2.2.2. Textural Metrics

We obtained the median cloud-free NDVI imagery for the year 2020, and calculated the joint probability distribution of pairs of gray levels (C_ij) as a function of the gray-level cooccurrence matrix (GLCM) [36,37], which is defined by the NDVI composite collection for 2020 using median values:

$${\mathrm{C}}_{\mathrm{ij}}=\left\{\frac{{\mathrm{P}}_{\mathrm{ij}}}{{{\displaystyle \sum }}_{\mathrm{i},\mathrm{j}=1}^{\mathrm{G}}{\mathrm{P}}_{\mathrm{ij}}}|\left(\mathsf{\delta }, \mathsf{\theta }\right)\right\}$$

(4)

where P_ij is the count of NDVI occurrences, δ is the distance between two pixels (here, δ = 1), G is the quantized number of gray levels (here, G = 256), and θ is the orientation (θ = 0°, 45°, 90°, and 135°).
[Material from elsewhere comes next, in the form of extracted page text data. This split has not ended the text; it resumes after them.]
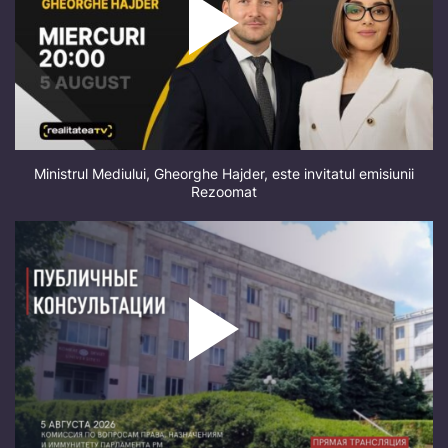
Ministrul Mediului, Gheorghe Hajder, este invitatul emisiunii
Rezoomat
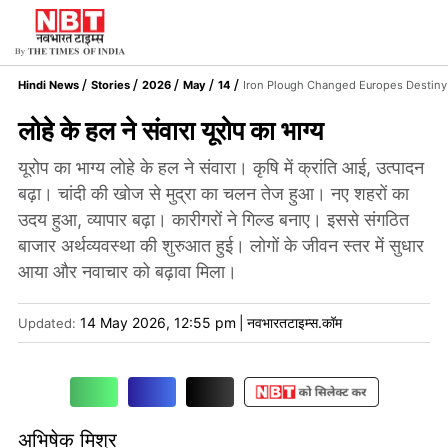
Hindi News
Stories
2026
May
14
Iron Plough Changed Europes Destin
लोहे के हल ने संवारा यूरोप का भाग्य
यूरोप का भाग्य लोहे के हल ने संवारा। कृषि में क्रांति आई, उत्पादन
बढ़ा। चांदी की खोज से मुद्रा का चलन तेज हुआ। नए शहरों का
उदय हुआ, व्यापार बढ़ा। कारीगरों ने गिल्ड बनाए। इससे संगठित
बाजार अर्थव्यवस्था की शुरुआत हुई। लोगों के जीवन स्तर में सुधार
आया और नवाचार को बढ़ावा मिला।
14 May 2026, 12:55 pm
|
नवभारतटाइम्स.कॉम
Updated:
अभिषेक मिश्र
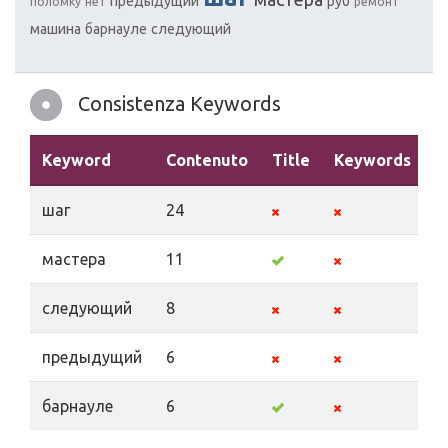
предыдущий
руб
поломку
нет
ремонт
машина
барнауле
следующий
Consistenza Keywords
Keyword
Contenuto
Title
Keywords
D
шаг
24
мастера
11
следующий
8
предыдущий
6
барнауле
6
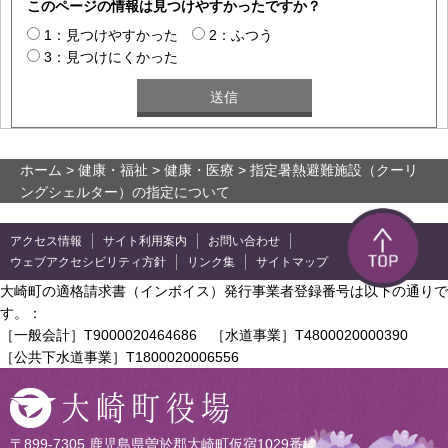
このページの情報は見つけやすかったですか？
1：見つけやすかった
2：ふつう
3：見つけにくかった
ホーム
>
健康・福祉
>
健康・医療
> 指定暑熱避難施設（クーリ
ングシェルター）の指定について
アクセス情報
サイト利用案内
お問い合わせ
ウェブアクセシビリティ方針
リンク集
サイトマップ
大崎町の適格請求書（インボイス）発行事業者登録番号は以下の通りで
す。：
［一般会計］T9000020464686 ［水道事業］T4800020000390
［公共下水道事業］T1800020006556
〒899-7305 鹿児島県曽於郡大崎町仮宿1029番地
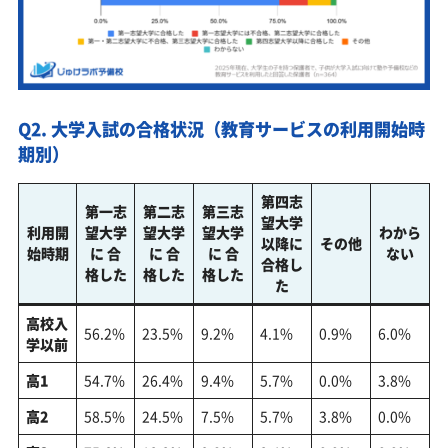
Q2. 大学入試の合格状況（教育サービスの利用開始時
期別）
第四志
第一志
第二志
第三志
望大学
利用開
望大学
望大学
望大学
わから
以降に
その他
始時期
に 合
に 合
に 合
ない
合格し
格した
格した
格した
た
高校入
56.2%
23.5%
9.2%
4.1%
0.9%
6.0%
学以前
高1
54.7%
26.4%
9.4%
5.7%
0.0%
3.8%
高2
58.5%
24.5%
7.5%
5.7%
3.8%
0.0%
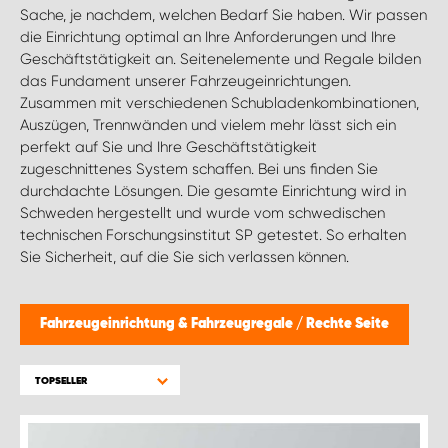
WORK SYSTEM BRÜSSEL
Sache, je nachdem, welchen Bedarf Sie haben. Wir passen
die Einrichtung optimal an Ihre Anforderungen und Ihre
Geschäftstätigkeit an. Seitenelemente und Regale bilden
WORK SYSTEM LIMBURG-KEMPEN
das Fundament unserer Fahrzeugeinrichtungen.
Zusammen mit verschiedenen Schubladenkombinationen,
WORK SYSTEM NAMEN
Auszügen, Trennwänden und vielem mehr lässt sich ein
perfekt auf Sie und Ihre Geschäftstätigkeit
zugeschnittenes System schaffen. Bei uns finden Sie
WORK SYSTEM WORK SYSTEM BRÜGGE
durchdachte Lösungen. Die gesamte Einrichtung wird in
Schweden hergestellt und wurde vom schwedischen
technischen Forschungsinstitut SP getestet. So erhalten
Sie Sicherheit, auf die Sie sich verlassen können.
Fahrzeugeinrichtung & Fahrzeugregale
/
Rechte Seite
TOPSELLER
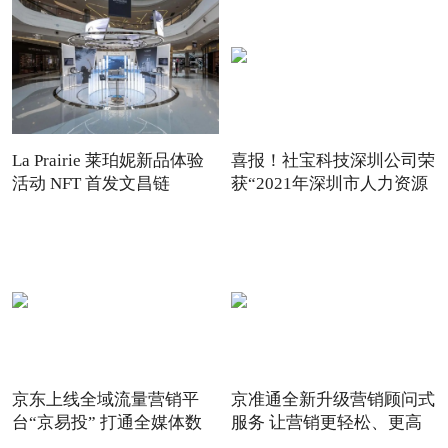
La Prairie 莱珀妮新品体验
喜报！社宝科技深圳公司荣
活动 NFT 首发文昌链
获“2021年深圳市人力资源
京东上线全域流量营销平
京准通全新升级营销顾问式
台“京易投” 打通全媒体数
服务 让营销更轻松、更高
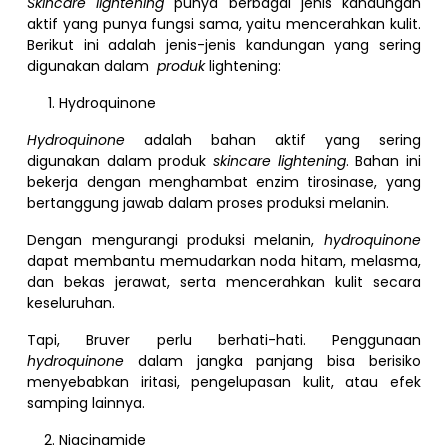
Skincare lightening
punya berbagai jenis kandungan
aktif yang punya fungsi sama, yaitu mencerahkan kulit.
Berikut ini adalah jenis-jenis kandungan yang sering
digunakan dalam
produk
lightening:
Hydroquinone
Hydroquinone
adalah bahan aktif yang sering
digunakan dalam produk
skincare lightening
. Bahan ini
bekerja dengan menghambat enzim tirosinase, yang
bertanggung jawab dalam proses produksi melanin.
Dengan mengurangi produksi melanin,
hydroquinone
dapat membantu memudarkan noda hitam, melasma,
dan bekas jerawat, serta mencerahkan kulit secara
keseluruhan.
Tapi, Bruver perlu berhati-hati. Penggunaan
hydroquinone
dalam jangka panjang bisa berisiko
menyebabkan iritasi, pengelupasan kulit, atau efek
samping lainnya.
Niacinamide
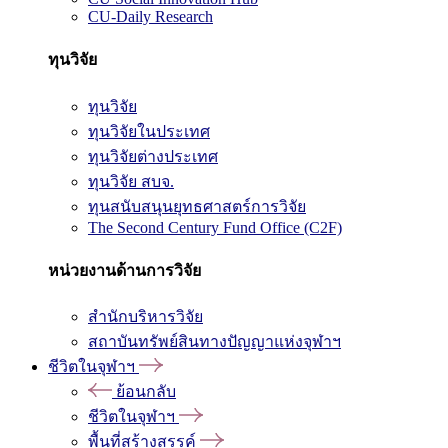
CU-Daily Research
ทุนวิจัย
ทุนวิจัย
ทุนวิจัยในประเทศ
ทุนวิจัยต่างประเทศ
ทุนวิจัย สบจ.
ทุนสนับสนุนยุทธศาสตร์การวิจัย
The Second Century Fund Office (C2F)
หน่วยงานด้านการวิจัย
สำนักบริหารวิจัย
สถาบันทรัพย์สินทางปัญญาแห่งจุฬาฯ
ชีวิตในจุฬาฯ
ย้อนกลับ
ชีวิตในจุฬาฯ
พื้นที่สร้างสรรค์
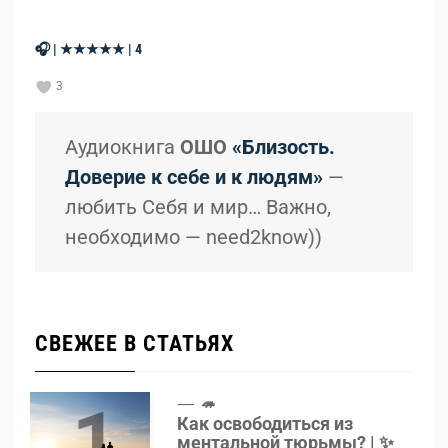
🎧 | ★★★★★ | 4
3
Аудиокнига
ОШО
«Близость.
Доверие к себе и к людям»
—
любить Себя и мир… Важно,
необходимо — need2know))
СВЕЖЕЕ В СТАТЬЯХ
1
🦔
Как освободиться из
ментальной тюрьмы? | ✨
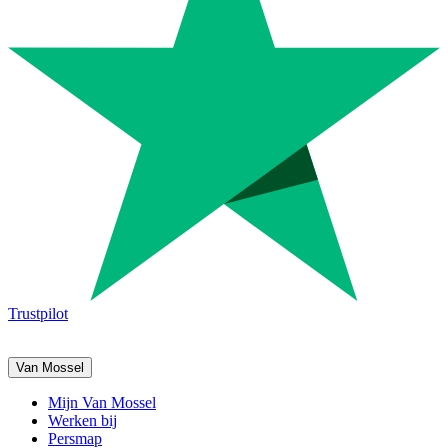
Trustpilot
Van Mossel
Mijn Van Mossel
Werken bij
Persmap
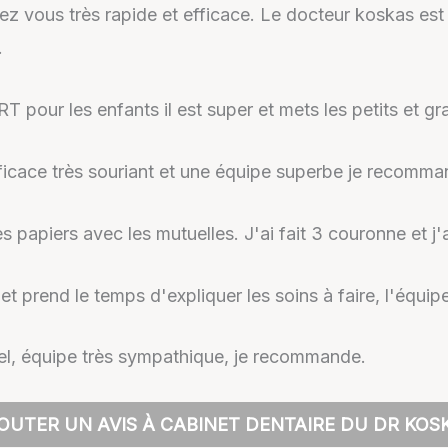
dez vous très rapide et efficace. Le docteur koskas es
.
our les enfants il est super et mets les petits et gr
fficace très souriant et une équipe superbe je recomma
es papiers avec les mutuelles. J'ai fait 3 couronne et j'ai
et prend le temps d'expliquer les soins à faire, l'équip
nnel, équipe très sympathique, je recommande.
OUTER UN AVIS À CABINET DENTAIRE DU DR KOS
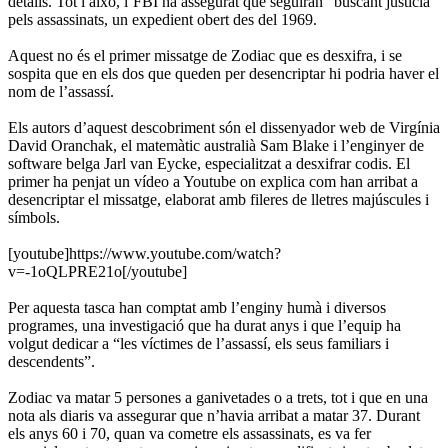
detalls. Tot i això, l’FBI ha assegurat que seguiran “buscant justícia”
pels assassinats, un expedient obert des del 1969.
Aquest no és el primer missatge de Zodiac que es desxifra, i se
sospita que en els dos que queden per desencriptar hi podria haver el
nom de l’assassí.
Els autors d’aquest descobriment són el dissenyador web de Virgínia
David Oranchak, el matemàtic australià Sam Blake i l’enginyer de
software belga Jarl van Eycke, especialitzat a desxifrar codis. El
primer ha penjat un vídeo a Youtube on explica com han arribat a
desencriptar el missatge, elaborat amb fileres de lletres majúscules i
símbols.
[youtube]
https://www.youtube.com/watch?
v=-1oQLPRE21o[/youtube]
Per aquesta tasca han comptat amb l’enginy humà i diversos
programes, una investigació que ha durat anys i que l’equip ha
volgut dedicar a “les víctimes de l’assassí, els seus familiars i
descendents”.
Zodiac va matar 5 persones a ganivetades o a trets, tot i que en una
nota als diaris va assegurar que n’havia arribat a matar 37. Durant
els anys 60 i 70, quan va cometre els assassinats, es va fer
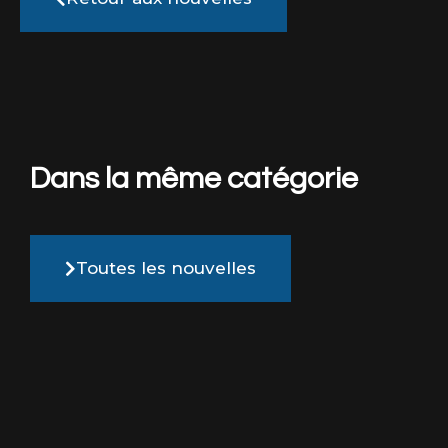
Dans la même catégorie
Toutes les nouvelles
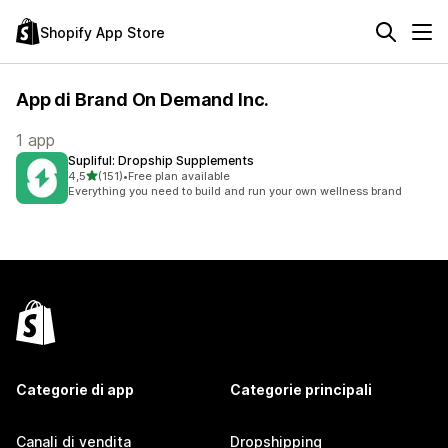
Shopify App Store
App di Brand On Demand Inc.
1 app
Supliful: Dropship Supplements
stelle su 5
4,5
(151)
•
Free plan available
151 recensioni totali
Everything you need to build and run your own wellness brand
Categorie di app
Categorie principali
Canali di vendita
Dropshipping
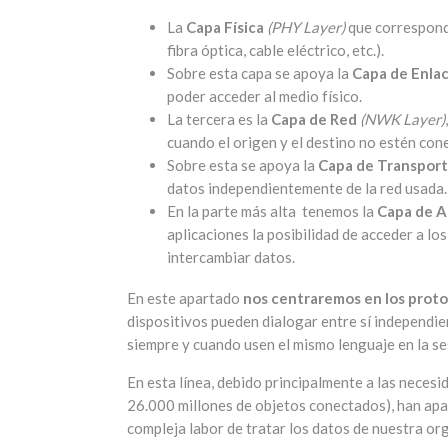
La
Capa Física
(PHY Layer)
que corresponde
fibra óptica, cable eléctrico, etc.).
Sobre esta capa se apoya la
Capa de Enla
poder acceder al medio físico.
La tercera es la
Capa de Red
(NWK Layer)
cuando el origen y el destino no estén co
Sobre esta se apoya la
Capa de Transpor
datos independientemente de la red usada.
En la parte más alta tenemos la
Capa de A
aplicaciones la posibilidad de acceder a los
intercambiar datos.
En este apartado
nos centraremos en los protoc
dispositivos pueden dialogar entre sí independi
siempre y cuando usen el mismo lenguaje en la s
En esta línea, debido principalmente a las neces
26.000 millones de objetos conectados), han apa
compleja labor de tratar los datos de nuestra or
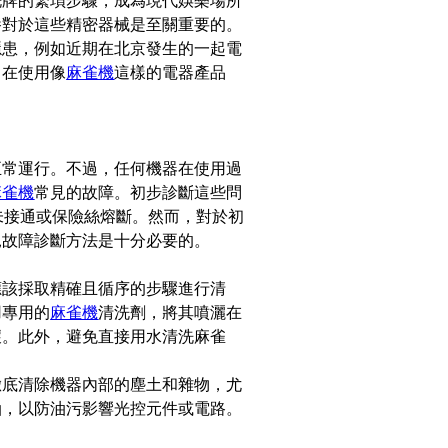
洗牌的繁瑣步驟，成為現代娛樂場所
養對於這些精密器械是至關重要的。
隱患，例如近期在北京發生的一起電
，在使用像
麻雀機
這樣的電器產品
正常運行。不過，任何機器在使用過
麻雀機
常見的故障。初步診斷這些問
未接通或保險絲熔斷。然而，對於初
見故障診斷方法是十分必要的。
應該採取精確且循序的步驟進行清
用專用的
麻雀機
清洗劑，將其噴灑在
壞。此外，避免直接用水清洗麻雀
徹底清除機器內部的塵土和雜物，尤
油，以防油污影響光控元件或電路。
We calculated eight widely used texture features based on the GLCM method (

Table A2. Gray level co-occurrence texture features used in this study [37].

Texture Features	Equations
Angular second moment (ASM)	$\mathrm{ASM}={\displaystyle \sum _{\mathrm{i},\mathrm{j}=1}}{{\mathrm{C}}_{\mathrm{ij}}}^2$
Contrast (CON)	$\mathrm{CON}={\displaystyle \sum _{\mathrm{i},\mathrm{j}=1}}{\mathrm{C}}_{\mathrm{ij}}{\left({\mathrm{x}}_{\mathrm{i}}{-\mathrm{x}}_{\mathrm{j}}\right)}^2$
Correlation (COR)	$\mathrm{COR}={\displaystyle \sum _{\mathrm{i},\mathrm{j}=1}}\left[\left({\mathrm{x}}_{\mathrm{i}}{-\mathsf{\mu }}_{\mathrm{x}}\right)\left({\mathrm{x}}_{\mathrm{j}}{-\mathsf{\mu }}_{\mathrm{y}}\right){\mathrm{C}}_{\mathrm{ij}}\right]/\left({\mathsf{\sigma }}_{\mathrm{x}}{*\mathsf{\sigma }}_{\mathrm{y}}\right)$
Variance (VAR)	$\mathrm{VAR}={\displaystyle \sum _{\mathrm{i},\mathrm{j}=1}}{\left({\mathrm{x}}_{\mathrm{i}}-\mathsf{\mu }\right)}^2{\mathrm{C}}_{\mathrm{ij}}$
Homogeneity (HOM)	$\mathrm{HOM}={\displaystyle \sum _{\mathrm{i},\mathrm{j}=1}}{\mathrm{C}}_{\mathrm{ij}}/\left(1+{\left({\mathrm{x}}_{\mathrm{i}}{-\mathrm{x}}_{\mathrm{j}}\right)}^2\right)$
Sum average (SAVG)	$\mathrm{SAVG}={\displaystyle \sum _{\mathrm{k}=2}^{2\mathrm{G}}}{\displaystyle \sum _{\begin{array}{c}\mathrm{i},\mathrm{j}=1\\ \mathrm{i}+\mathrm{j}=\mathrm{k}\end{array}}}{\mathrm{C}}_{\mathrm{ij}}, \mathrm{k}=2, 3,\dots ,2\mathrm{G}$
Entropy (ENT)	$\mathrm{ENT}=-{\displaystyle \sum _{\mathrm{i},\mathrm{j}=1}}{\mathrm{C}}_{\mathrm{ij}}{\log }_2{\mathrm{C}}_{\mathrm{ij}}$
Dissimilarity (DIS)	$\mathrm{DIS}={\displaystyle \sum _{\mathrm{i},\mathrm{j}=1}}\left|{\mathrm{x}}_{\mathrm{i}}{-\mathrm{x}}_{\mathrm{j}}\right|{\mathrm{C}}_{\mathrm{ij}}$

where ${\mathrm{x}}_{\mathrm{i}}$ and ${\mathrm{x}}_{\mathrm{j}}$ denote the NDVI values of pixel i and its neighbor pixel j, respectively, μ is the mean of the GLCM matrix, ${\mathsf{\mu }}_{\mathrm{x}}$ and ${\mathsf{\mu }}_{\mathrm{y}}$ and ${\mathsf{\sigma }}_{\mathrm{x}}$ and ${\mathsf{\sigma }}_{\mathrm{y}}$ are the means and standard deviations, respectively, of the matrix rows and columns, respectively, and ${\mathrm{C}}_{\mathrm{ij}}$ is the probability distribution of pairs of gray levels, as defined in Equation (4).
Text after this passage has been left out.